20 responses to “Problems with cart sessions and WooCommerce”

  1. Mike Van Winkle avatar
    Mike Van Winkle

    Nice explanation, Mike. And thanks for being so willing to adapt the plugin for the needs of high-performance hosting.

  2. Josh Eaton avatar
    Josh Eaton

    Mike,

    Thanks for the informative post. Does this affect how a WooCommerce extension should handle sessions unrelated to carts?

    As in, if I was writing an extension that needed to store some session data but needed to do it prior to a user adding something to their cart (on the product page), how should I handle that going forward with 2.1?

    1. mikejolley avatar
      mikejolley

      If you need to store data about a user before they have a cart (baring in mind WC doesn’t) you would need to ensure the customer session was started yourself, via your own code.

      Thats necessary unfortunately – and by doing so you will probably stop caching on pages.

      1. mrdonthave avatar
        mrdonthave

        could you please explain in short how i can start the WC session on a article page / before the user has a cart?

  3. Ryan Doherty avatar

    So when will the next version of WooCommerce be released?

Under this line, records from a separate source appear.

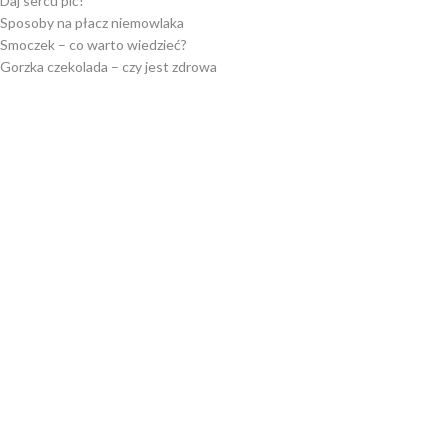
Daj sercu pić!
Sposoby na płacz niemowlaka
Smoczek – co warto wiedzieć?
Gorzka czekolada – czy jest zdrowa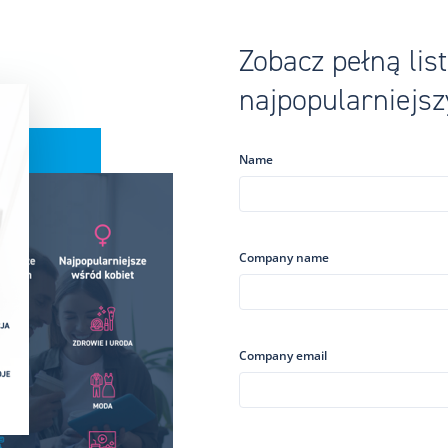
Zobacz pełną lis
najpopularniejs
Name
Company name
Company email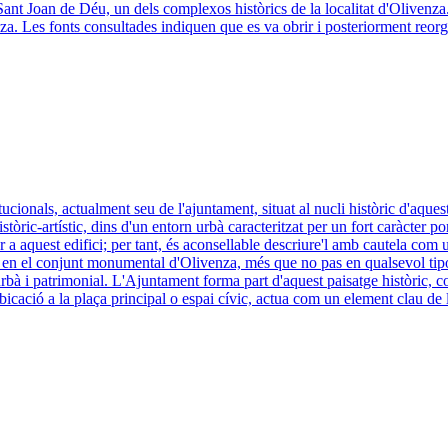
e Sant Joan de Déu, un dels complexos històrics de la localitat d'Olivenza.
nza. Les fonts consultades indiquen que es va obrir i posteriorment reorg
itucionals, actualment seu de l'ajuntament, situat al nucli històric d'aque
stòric-artístic, dins d'un entorn urbà caracteritzat per un fort caràcter
a aquest edifici; per tant, és aconsellable descriure'l amb cautela com un 
ia en el conjunt monumental d'Olivenza, més que no pas en qualsevol tip
à i patrimonial. L'Ajuntament forma part d'aquest paisatge històric, c
a ubicació a la plaça principal o espai cívic, actua com un element clau de 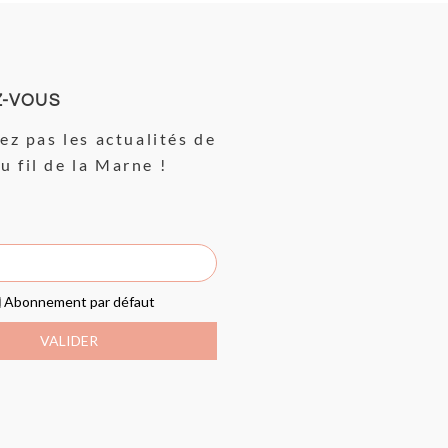
Z-VOUS
z pas les actualités de
Au fil de la Marne !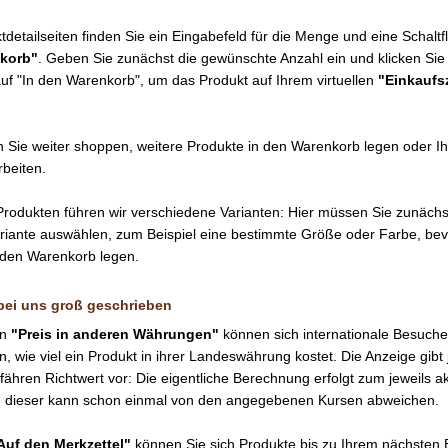
detailseiten finden Sie ein Eingabefeld für die Menge und eine Schaltf
nkorb"
. Geben Sie zunächst die gewünschte Anzahl ein und klicken Sie
uf "In den Warenkorb", um das Produkt auf Ihrem virtuellen
"Einkaufsz
Sie weiter shoppen, weitere Produkte in den Warenkorb legen oder Ih
rbeiten.
odukten führen wir verschiedene Varianten: Hier müssen Sie zunächs
iante auswählen, zum Beispiel eine bestimmte Größe oder Farbe, bev
 den Warenkorb legen.
bei uns groß geschrieben
on
"Preis in anderen Währungen"
können sich internationale Besuche
, wie viel ein Produkt in ihrer Landeswährung kostet. Die Anzeige gibt
ähren Richtwert vor: Die eigentliche Berechnung erfolgt zum jeweils ak
d dieser kann schon einmal von den angegebenen Kursen abweichen.
Auf den Merkzettel"
können Sie sich Produkte bis zu Ihrem nächsten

I just spent hours debugging why my WooCommerce site was so slow only to find out it had filled up the options table with > 5k sessions. Deleting them sped up my site a lot.

    1. Whereskarlo avatar

      How did you delete them? Was it easy? It would be nice to try that too.

      1. Ryan avatar
        Ryan

        Under WooCommerce => System Settings => Tools there is a button labeled ‘Clear all sessions’. There’s also ‘Clear transients’

  4. Naomi Niles avatar

    Hi Mike,

    Thanks for this information! We recently upgraded to 2.1, but now sometimes things are adding to cart and other times not. We can’t figure out why. Is this likely a sessions issue still?

    Thank you! 🙂
    Naomi

    1. mikejolley avatar
      mikejolley

      Could be anything – most likely outdated template files and unrelated to sessions.

  5. Jeremy Pry avatar
    Jeremy Pry

    Mike,

    “Our solution was tweaked to use the option table instead of transients, because transients are not persistent – we don’t want cart data disappearing!”

    The “transients are not persistent” portion above actually isn’t true. The WordPress Transients API will utilize the wp_options table to store transients as long as there is no persistent object cache. However, if there IS a persistent object cache, then that will be used instead.

    Wouldn’t it be better to use the native Transients API instead of automatically writing to the wp_options table, regardless of whether there is persistent object caching or not?

    1. mikejolley avatar
      mikejolley

      Have a read here http://journal.ryanmccue.info/296/youre-using-transients-wrong/ They aren’t suitable for persistent data and cannot be relied upon.

      1. Jeremy Pry avatar
        Jeremy Pry

        I can understand the billing lock issue, and I agree that you shouldn’t use transients just to make sure that no one is billed twice. However, for cart data, transients should work perfectly. If someone is actively browsing around the site there’s a low likelihood that their cached cart will be seen as stale and deleted.

      2. Tree avatar
        Tree

        While I’m not sure that transients is the solution, I have to question the use of the options table too. When you get large numbers of sessions the options table chokes with the other WC transient CRUD operations. I just put a question up on Stack Overflow about this giving me problems after just three days of being live: https://stackoverflow.com/questions/23353347/woocommerce-generating-more-sessions-than-users.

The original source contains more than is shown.